It wasn’t until the 2022 Grammys, when Jon Batiste took home five awards, including Album of the Year, that I’d even heard his name. I was late. But it was clear he was someone I needed to pay attention to.
You could say he’s genreless, though you hear the name “Jon Batiste” and jazz instantly comes to mind. It’s at the heart of his artistry as a singing, playing, directing, bandleading, and composing musician. So off the bat, I was pleased to see him gain such recognition for his work in a genre that hardly anyone listens to anymore, or that is so often sequestered to art and obviously music folk. And he’s got soul, seemingly as evident in his person as in his music; the other thing: his Southern accent. I then learned he’s a New Orleanian, born and raised in a city known for jazz in all its electrifying mixes.
New Orleans has a dress culture just as bold: loud colors, patterns, and accessories are everywhere. There’s more of that in Batiste’s style when he led the band on “The Late Show With Stephen Colbert” than today. But he still likes to dazzle a little. In a 2017 interview with the Council of Fashion Designers of America, he said of his style: “I try to represent where I come from and where I’m going. Elegant with an edge. Traditional with a twist.” In those days he wore elaborately printed and fabricated suits that no doubt shouted “bandleader,” some of which could’ve been Tom Ford, one of his then “American Fashion Favorites.” And, indeed, it’s the elegance in his style that I think stands out amongst today’s musicians.
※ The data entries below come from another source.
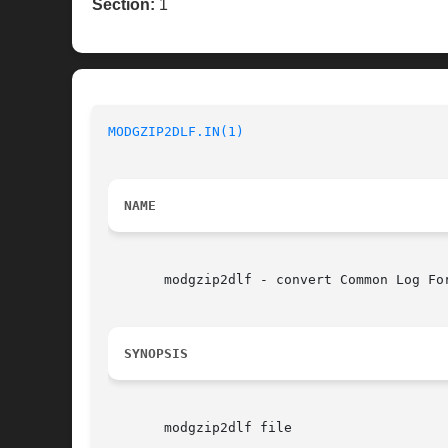
Section:
1
MODGZIP2DLF.IN(1)
NAME
       modgzip2dlf - convert Common Log Fo
SYNOPSIS
       modgzip2dlf file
But what other traditions might he be pulling from, fashioning himself in? Decorative arts historian and Parsons professor Patrick Michael Hughes dates it to the early 20th century. “At the Cotton Club, those men had distinctive style that had showmanship, but also had an elegance that was making a statement,” Hughes tells me. “I think in a lot of ways, not only because they performed predominantly to white audiences in their venues. But it was a sort of statement about arrival.” It wasn’t that, say, Duke Ellington or other jazz artists were just performing race music, but it was a part of broader American culture. “And that is when you find Black band leaders have clothing that says respect, and at the same time has a certain flash to it, a certain style, a panache,” Hughes added.
Batiste hit the 96th Annual Academy Awards red carpet in a bordeaux suit, and that night performed in a sandy suit with a stand-up collar. Both were bespoke Zegna, and perhaps figuratively bespoke the upbeat refinement of jazz style, a sense of occasion now lost in celebrity dressing. Some critics and commentators, and fashion appreciators, liked that about this year’s Met Gala: the stars wore, let’s say, the right clothes, the clothes you’d imagine someone wearing to an unstreamed, uncorporatized, unspectacular event. On the other hand, several men arrived in suits that just didn’t cut it for formal wear.
Batiste still likes Tom Ford, which he wore to this year’s Met Gala after being featured in the accompanying press rollout for Vogue and GQ. He said in a video that for him, “a dandy is somebody that celebrates the fact of living in a one-of-a-kind body, so that you can understand fully, not only the outward presentation of that individual, but the inner world, and the depth that lies within.” It works. Like the suit he wore to the prestigious affair, a black-and-white polka dot number by Haider Ackerman for Ford. Hughes says the artist’s best looks are those he’s worn off red carpets.
But to briefly revisit the Grammys, what landed for me in his response here was less his answer than the soul in it. He is, after all, an artistic director at The National Jazz Museum in Harlem. Saying that even makes it sound like he has a sort of day job. But according to stylist Raina Silberstein, he may have something more in common with us than we think. In the summer of 2023, Batiste’s team asked Raina to style him for what she recalls being described as an incredible new album. The project was “World Radio Music,” an album in which the artist fused other musical genres and featured artists such as Lil’ Wayne, NewJeans, and Kenny G, and in doing so introduced himself as a cross-genre musician.
Silberstein says he was an honest client. When they worked together, “he was open to really remixing things, looking past the [luxury] labels” and wondering if he actually liked the clothes. “It was just creating color palettes and textures and interesting silhouettes.” Silberstein was surprised to see him wearing a cardigan she’d secured for Batiste after their creative partnership.
To what extent a celebrity’s style should look natural for it to be good is amorphous and potentially unproductive, given where things are today. But the handful that can look at home in bespoke clothing and an old cardigan, or, better still, both at the same time, are of an exceptional caliber. If I had to pick, it’d be Batiste’s 2024 Grammys look I like the most. He turned up in a shimmery silver jacket-pant-skirt ensemble, wearing the best boots I’ve ever seen, stack-heeled and sharp.